In December I came across a website that floored me. It amounts to the detailed report of a group of talented, smart, brave people who immersed themselves in a chilling event in American history by recreating it. Not exactly — today is not yesterday — but as close as they could (and dared).
They researched it thoroughly, they prepared for it exhaustively and then they risked their lives doing it. As the website reveals, they were far luckier in the weather they faced, in the gear at their disposal, in the improvements that had been made to the landscape they traversed — and in their diet.
And when they were done, they created this extraordinary account of their adventure and put it online.
In 1846 a party of California-bound emigrants took a wrong turn while crossing Nevada by wagon. They turned south and wasted precious time circling around the Ruby Mountains, returning to the main trail within sight of today’s California Trail Interpretive Center a few miles west of Elko. They hurried on, trying to make up precious time, but didn’t begin their climb up into the Sierra until late fall when they were caught by heavy snows and brought to a halt.
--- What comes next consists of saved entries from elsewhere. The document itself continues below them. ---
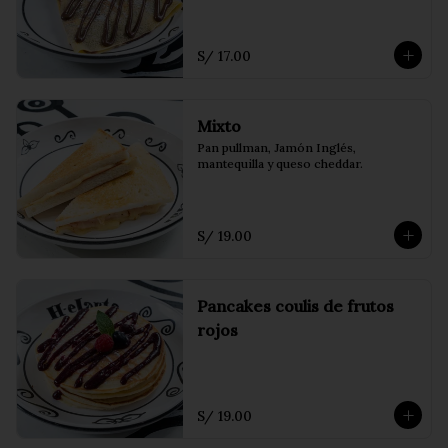
S/ 17.00
Mixto
Pan pullman, Jamón Inglés, 
mantequilla y queso cheddar.
S/ 19.00
Pancakes coulis de frutos
rojos
S/ 19.00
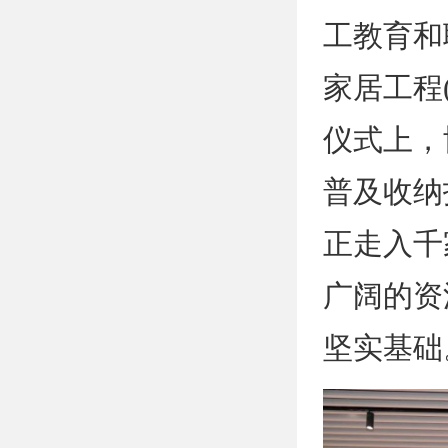
工教育和
家居工程
仪式上，
普及收纳
正走入千
广阔的资
坚实基础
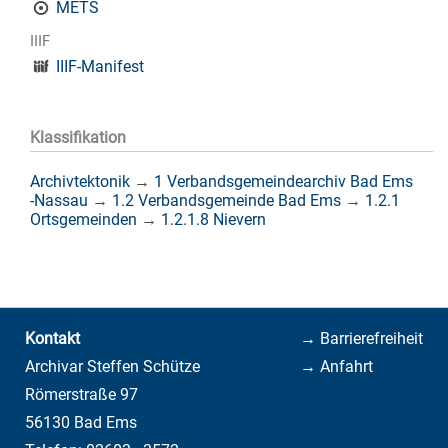
METS
IIIF
IIIF-Manifest
Klassifikation
Archivtektonik
→
1 Verbandsgemeindearchiv Bad Ems
-Nassau
→
1.2 Verbandsgemeinde Bad Ems
→
1.2.1
Ortsgemeinden
→
1.2.1.8 Nievern
Kontakt
→ Barrierefreiheit
Archivar Steffen Schütze
→ Anfahrt
Römerstraße 97
56130 Bad Ems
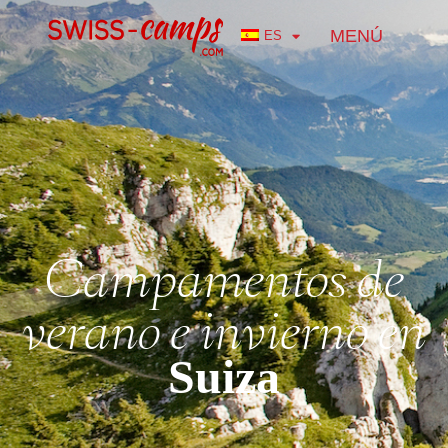
MENÚ
ES
Campamentos de
verano e invierno en
Suiza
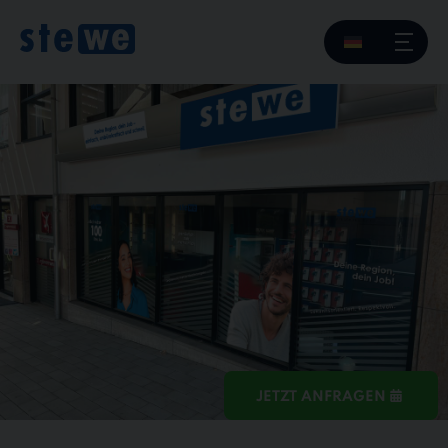
JETZT ANFRAGEN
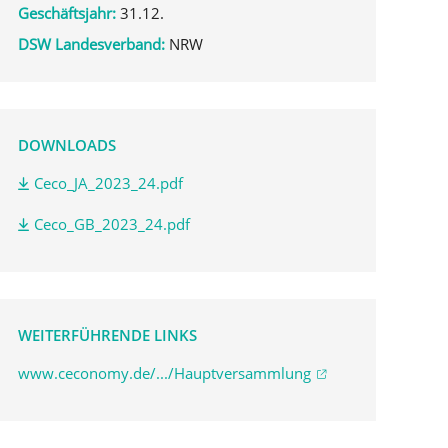
Geschäftsjahr:
31.12.
DSW Landesverband:
NRW
DOWNLOADS
Ceco_JA_2023_24.pdf
Ceco_GB_2023_24.pdf
WEITERFÜHRENDE LINKS
www.ceconomy.de/.../Hauptversammlung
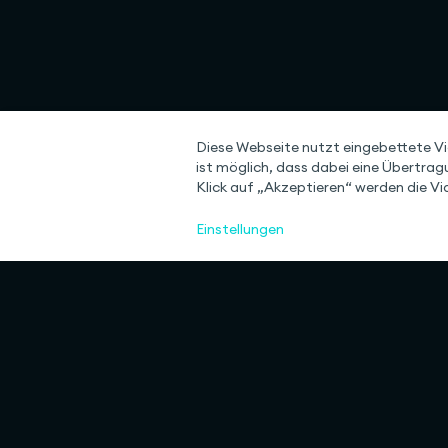
Diese Webseite nutzt eingebettete V
ist möglich, dass dabei eine Übertrag
Klick auf „Akzeptieren“ werden die Vid
Einstellungen
Rulemapping
Services
Methode
Legislation Agen
Law as Code
Legal Decision 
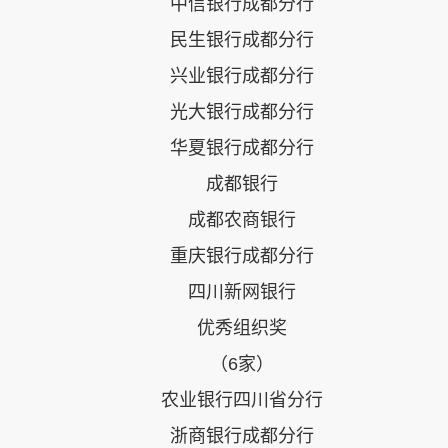
中信银行成都分行
民生银行成都分行
兴业银行成都分行
光大银行成都分行
华夏银行成都分行
成都银行
成都农商银行
重庆银行成都分行
四川新网银行
优秀组织奖
（6家）
农业银行四川省分行
浙商银行成都分行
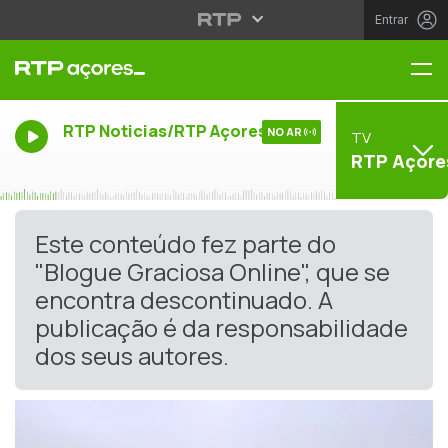
Entrar
Me
RTP Noticias/RTP Açores
NO AR
TV
RTP Açore
Este conteúdo fez parte do
"Blogue Graciosa Online", que se
encontra descontinuado. A
publicação é da responsabilidade
dos seus autores.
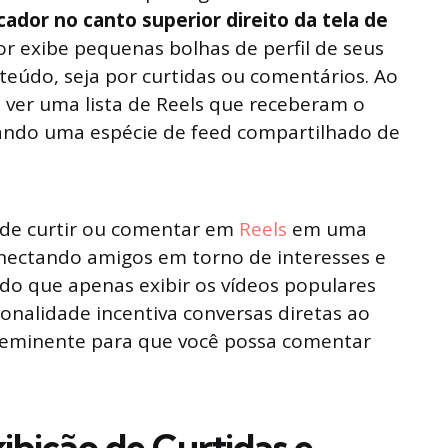
cador no canto superior direito da tela de
dor exibe pequenas bolhas de perfil de seus
eúdo, seja por curtidas ou comentários. Ao
 ver uma lista de Reels que receberam o
ando uma espécie de feed compartilhado de
de curtir ou comentar em
Reels
em uma
 conectando amigos em torno de interesses e
 do que apenas exibir os vídeos populares
ionalidade incentiva conversas diretas ao
oeminente para que você possa comentar
bição de Curtidas e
Yes, it was the Donner Party.
“The snow was just getting deeper and the food was running out. This was beyond what they had ever experienced, ever heard of, or even ever dreamed of.”
When it became clear they would starve if they stayed where they were, fifteen people set out on snowshoes to climb the Sierra and get to Sacramento for help. They called their desperate effort The Forlorn Hope — here are some of them:
This is their story, and the story of the four modern-day adventurers who set out late last year to retrace their trail through the snows. I found it stunning and I’m sharing it here with admiration for everyone involved, past and present. I hope you find it as riveting as I did:
Sheltering at home has been a profound change for us — no road trips! At first it was a treat. To be allowed to finish tasks that had been waiting — one of them for 45 years! — bottle windows in the cabana, an homage to a narrow Parisian street and a new toolshed. Hugely satisfying!
But then the weather changed. It got cold and I began to pay attention to the NevadaGram
again. This has now become a much more intense effort and is ongoing full tilt.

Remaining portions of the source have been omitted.